Hinge Assembly DfMA Design and Implementation
Written by Ross Schloegel
When a customer transfers a build to GMI, my work is just beginning. Part of my job as a manufacturing engineer on the GMI team is to develop efficiencies that help associates achieve greater throughput, reduce waste, and follow a well-guided process.
Efficiencies were exactly what were needed for a small friction hinge used to hold a keyboard in place on a piece of medical equipment. Operators had to use a cumbersome method for holding an individual nut in place while simultaneously flipping the hinge over several times, applying Loctite to the single screw, and then turning the screw several times into the nut being held in place.
This process was repeated 4 times on each hinge – once for each of the screw and nut assemblies. It was followed by operator verification that the nuts were seated properly in each of the 4 hex-shaped holes, and tightening each screw to the desired torque.
The operators developed an idea for simplifying this assembly process, and approached the GMI manufacturing engineering team with it. We talked through possible solutions, specifically a fixture that would hold all four of the nuts in place so the operator could start all of the screws in a single operation. The goal was twofold — to ensure proper securing of the nuts on the hinge, and to cut the number of required assembly steps in half.

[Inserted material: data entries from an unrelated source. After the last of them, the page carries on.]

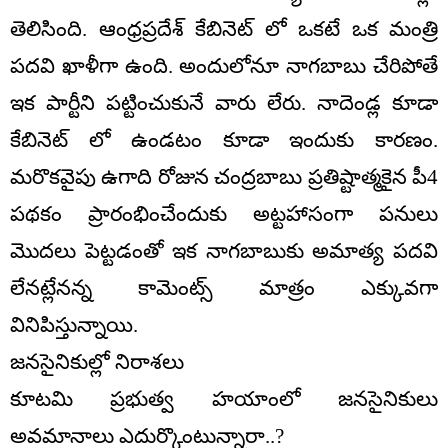
తెలిసింది. ఆంధ్రప్రదేశ్ కేబినెట్ లో ఒకటే ఒక మంత్రి
పదవి ఖాళీగా ఉంది. అందులోనూ నాగబాబు చేరిపోతే
ఇక పార్టీని పట్టించుకునే వారు లేరు. నాదెండ్ల కూడా
కేబినెట్ లో ఉండటం కూడా ఇందుకు కారణం.
మరొకవైపు ఉగాది రోజున చంద్రబాబు ప్రతిష్టాత్మకైన పీ4
పథకం ప్రారంభించేందుకు అట్టహాసంగా పనులు
మొదలు పెట్టడంతో ఇక నాగబాబుకు అమాత్య పదవి
లేనట్లేనన్న కామెంట్స్ మాత్రం ఎక్కువగా
వినిపిస్తున్నాయి.
జనసైనికుల్లో నిరాశలు
కూటమి ప్రభుత్వ హయాంలో జనసైనికులు
అవమానాలు ఎదుర్కొంటున్నారా..?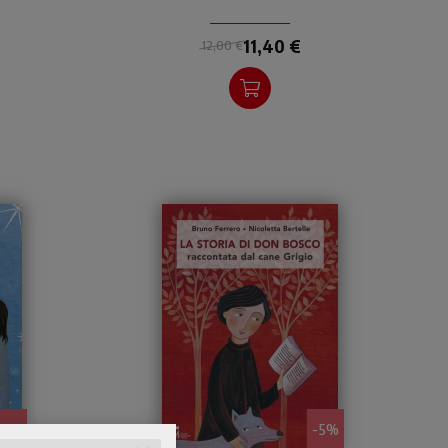
co
Fumetto brioso, empatico
e... positivo.
11,40 €
12,00 €
- 5%
- 5%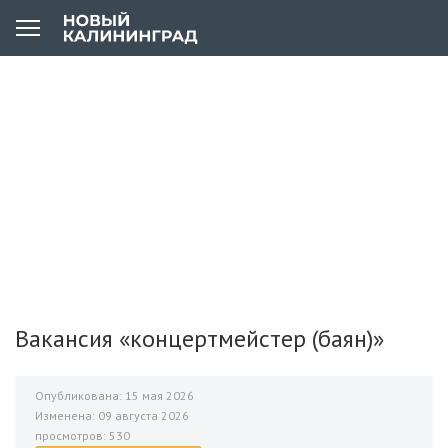
Вакансия «концертмейстер (баян)»
Опубликована: 15 мая 2026
Изменена: 09 августа 2026
просмотров: 530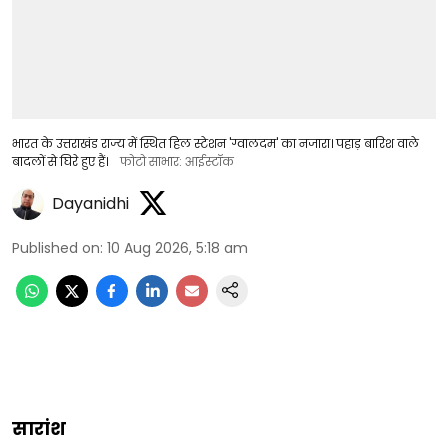
भारत के उत्तराखंड राज्य में स्थित हिल स्टेशन 'ग्वालदम' का नजारा। पहाड़ बारिश वाले
बादलों से घिरे हुए हैं।
फोटो साभार: आईस्टॉक
Dayanidhi
Published on
:
10 Aug 2026, 5:18 am
सारांश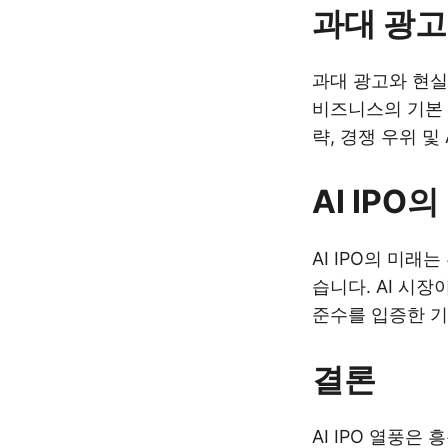
과대 광고
과대 광고와 현실
비즈니스의 기본 
략, 경쟁 우위 
AI IPO
AI IPO의 미
습니다. AI 시
준수를 입증한 기
결론
AI IPO 열풍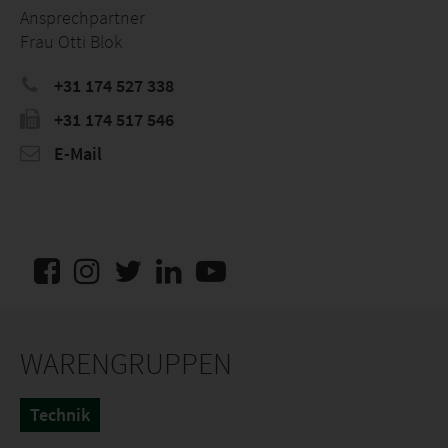
Ansprechpartner
Frau Otti Blok
+31 174 527 338
+31 174 517 546
E-Mail
WARENGRUPPEN
Technik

After our collaboration, I developed a 3-part fixture that addressed all the operators’ concerns. Designed completely in-house and iterated on 3D printers in the GMI engineering lab, the fixture’s parts were printed to spec, and were tested then with the operators who had made the initial suggestions.
After a couple of minor tweaks and more iterative testing, we had a fully functional process that used the new fixtures and effectively cut the process time for that one step by nearly 75%. It also helped reduce operator frustration and shortened the new-hire training time since using the fixture essentially guarantees correct orientation of the inserted nuts.
Fixing an issue on something as small as a friction hinge assembly may seem minor, but with a run rate of nearly 30,000 units per year, the value adds up quickly.
Everyone at GMI is fully engaged in helping our customers receive a more consistent, higher quality product while also maintaining efficiencies — a balance that adds value throughout a product’s overall lifecycle and only increases the longer GMI makes an OEM’s product.